Anticorps
de Fabienne Kanor

critiqué par Sahkti, le 14 avril 2010
(Genève - 50 ans)


La note:  étoiles
Satanée dépendance
Louise est une femme qui se voit, se sait, vieillir. L'âge est là, les quarante années de mariage dans les jambes ont usé pas mal d'énergie et érodé l'amour qui unissait Louise à Jacques. Jacques est devenu pas mal beauf, la belle caricature. Mais peut-être a-t-il toujours été comme ça, le regard de Louise ayant simplement évolué au gré du temps. La passion s'est faite habitude et l'habitude routinière a fait naître l'agacement. Agacement à propos de tout et de rien, de Jacques, des enfants, des gens en général. De soi-même aussi. Parce que Louise ne s'aime pas beaucoup telle qu'elle est devenue, vieille et aigrie, terriblement grinçante (ce qui est parfois bien drôle).

Un voyage au Maroc débute le récit, séjour de toutes les exaspérations, du touriste bidochon joué par Jacques, du regard empli d'énervement de Louise qui, de retour à Paris, décide de prendre les choses en mains et de changer sa vie. Au diable la vieillesse, un sursaut d'énergie devrait lui rendre le sourire. Ça,c'est sans compter sur la résistance de Jacques, bien sûr, ni celle des habitudes bien ancrées dans leur vie à eux. Pas pour rien que Louise parle tout le temps en disant "nous" et attendra la fin de sa vie pour enfin oser le "je". L'arrivée de la maladie dans sa vie lui fera prendre plus cruellement encore l'importance du temps qui est compté, de la vie qui est derrière soi et de la richesse d'une émancipation même tardive.

Un roman dense, sombre et en même temps empli d'espoir, que Fabienne Kanor aborde avec beaucoup de sobriété, de subtilité aussi. Le personnage multifacettes de Louise est étonnant, prenant.

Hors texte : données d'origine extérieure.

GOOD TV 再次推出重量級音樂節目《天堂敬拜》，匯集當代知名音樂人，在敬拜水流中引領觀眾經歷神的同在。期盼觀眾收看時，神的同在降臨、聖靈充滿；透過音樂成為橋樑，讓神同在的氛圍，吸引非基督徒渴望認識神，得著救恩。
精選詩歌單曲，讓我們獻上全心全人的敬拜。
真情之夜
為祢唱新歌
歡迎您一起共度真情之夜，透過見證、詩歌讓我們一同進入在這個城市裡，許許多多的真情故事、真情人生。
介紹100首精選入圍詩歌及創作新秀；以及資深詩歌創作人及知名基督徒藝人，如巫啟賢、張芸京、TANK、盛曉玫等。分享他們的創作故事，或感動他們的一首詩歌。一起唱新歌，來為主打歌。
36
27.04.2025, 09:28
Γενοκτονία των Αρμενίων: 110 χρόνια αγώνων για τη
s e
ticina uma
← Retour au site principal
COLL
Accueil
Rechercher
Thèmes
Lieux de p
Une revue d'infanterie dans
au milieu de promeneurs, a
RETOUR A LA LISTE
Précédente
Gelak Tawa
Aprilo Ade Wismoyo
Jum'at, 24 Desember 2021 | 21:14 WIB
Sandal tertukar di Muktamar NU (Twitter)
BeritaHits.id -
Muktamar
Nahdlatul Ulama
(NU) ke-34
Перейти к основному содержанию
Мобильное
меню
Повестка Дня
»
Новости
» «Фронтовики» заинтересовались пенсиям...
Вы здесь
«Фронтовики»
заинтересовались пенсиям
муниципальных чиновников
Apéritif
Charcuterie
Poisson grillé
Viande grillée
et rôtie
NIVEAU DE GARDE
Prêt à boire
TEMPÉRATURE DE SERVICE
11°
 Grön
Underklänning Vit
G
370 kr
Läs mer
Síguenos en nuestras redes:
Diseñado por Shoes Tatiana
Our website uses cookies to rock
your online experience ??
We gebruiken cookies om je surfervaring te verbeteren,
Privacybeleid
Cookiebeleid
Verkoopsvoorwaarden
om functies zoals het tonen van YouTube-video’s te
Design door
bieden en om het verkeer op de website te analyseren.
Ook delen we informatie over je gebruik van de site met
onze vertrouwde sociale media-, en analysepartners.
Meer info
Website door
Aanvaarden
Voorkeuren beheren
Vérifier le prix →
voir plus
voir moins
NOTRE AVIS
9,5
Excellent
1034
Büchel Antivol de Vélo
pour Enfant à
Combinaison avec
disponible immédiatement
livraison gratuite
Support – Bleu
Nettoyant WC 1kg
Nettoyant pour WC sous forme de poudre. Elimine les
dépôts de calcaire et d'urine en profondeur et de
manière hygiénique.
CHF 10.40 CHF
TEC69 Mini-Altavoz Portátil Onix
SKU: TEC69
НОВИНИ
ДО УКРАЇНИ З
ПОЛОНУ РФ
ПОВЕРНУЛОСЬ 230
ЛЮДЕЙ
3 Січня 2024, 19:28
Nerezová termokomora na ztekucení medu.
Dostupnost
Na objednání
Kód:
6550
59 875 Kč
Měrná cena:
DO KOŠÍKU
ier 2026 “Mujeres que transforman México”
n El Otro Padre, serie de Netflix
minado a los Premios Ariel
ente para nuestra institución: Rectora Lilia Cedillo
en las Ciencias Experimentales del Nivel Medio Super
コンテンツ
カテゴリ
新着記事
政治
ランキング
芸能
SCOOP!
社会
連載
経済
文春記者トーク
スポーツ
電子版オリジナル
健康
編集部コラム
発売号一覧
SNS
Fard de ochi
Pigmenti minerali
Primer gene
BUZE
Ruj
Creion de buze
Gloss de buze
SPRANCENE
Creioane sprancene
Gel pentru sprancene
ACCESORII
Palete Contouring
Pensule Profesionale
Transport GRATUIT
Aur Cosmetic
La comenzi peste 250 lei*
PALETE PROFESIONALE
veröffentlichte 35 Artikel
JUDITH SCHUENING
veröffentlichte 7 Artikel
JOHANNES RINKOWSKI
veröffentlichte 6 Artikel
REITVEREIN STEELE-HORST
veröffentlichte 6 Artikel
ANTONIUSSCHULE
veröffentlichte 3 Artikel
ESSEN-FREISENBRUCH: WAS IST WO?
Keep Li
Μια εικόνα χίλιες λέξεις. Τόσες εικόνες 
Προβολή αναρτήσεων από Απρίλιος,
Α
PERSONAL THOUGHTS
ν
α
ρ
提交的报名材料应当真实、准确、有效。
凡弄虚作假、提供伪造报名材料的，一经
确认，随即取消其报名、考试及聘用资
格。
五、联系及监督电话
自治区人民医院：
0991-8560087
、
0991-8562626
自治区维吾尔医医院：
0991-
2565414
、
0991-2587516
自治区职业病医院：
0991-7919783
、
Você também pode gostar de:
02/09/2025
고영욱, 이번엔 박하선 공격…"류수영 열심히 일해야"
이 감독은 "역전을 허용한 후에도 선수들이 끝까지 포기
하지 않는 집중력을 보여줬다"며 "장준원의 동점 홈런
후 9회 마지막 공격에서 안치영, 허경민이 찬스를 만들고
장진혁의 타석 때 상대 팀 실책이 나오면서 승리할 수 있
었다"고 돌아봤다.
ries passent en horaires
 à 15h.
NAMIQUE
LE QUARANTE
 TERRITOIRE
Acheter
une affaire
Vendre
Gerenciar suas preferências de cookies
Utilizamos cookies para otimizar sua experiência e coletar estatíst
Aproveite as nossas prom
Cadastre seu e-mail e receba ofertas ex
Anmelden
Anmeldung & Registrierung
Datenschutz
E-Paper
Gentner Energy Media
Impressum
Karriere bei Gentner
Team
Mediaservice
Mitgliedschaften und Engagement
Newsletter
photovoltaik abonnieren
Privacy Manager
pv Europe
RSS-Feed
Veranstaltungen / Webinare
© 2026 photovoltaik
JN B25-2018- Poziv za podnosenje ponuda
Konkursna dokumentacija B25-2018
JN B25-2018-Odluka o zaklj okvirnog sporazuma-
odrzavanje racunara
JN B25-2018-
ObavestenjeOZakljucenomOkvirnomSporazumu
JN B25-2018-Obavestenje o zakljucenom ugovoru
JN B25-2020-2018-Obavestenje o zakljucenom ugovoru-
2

Sa condition de femme âgée désespérée touche et en même temps, on est parfois agacé par le regard qu'elle porte sur le monde avant de réaliser que notre vision à nous aussi a changé au fil des années, érodant une tolérance qu'on pensait indesctructible. Leçon enrichissante, regard sur soi et sur l'autre que l'auteur nous oblige à poser sans réellement nous en rendre compte et puis, à un moment, les choses prennent corps et on réalise le chemin parcouru.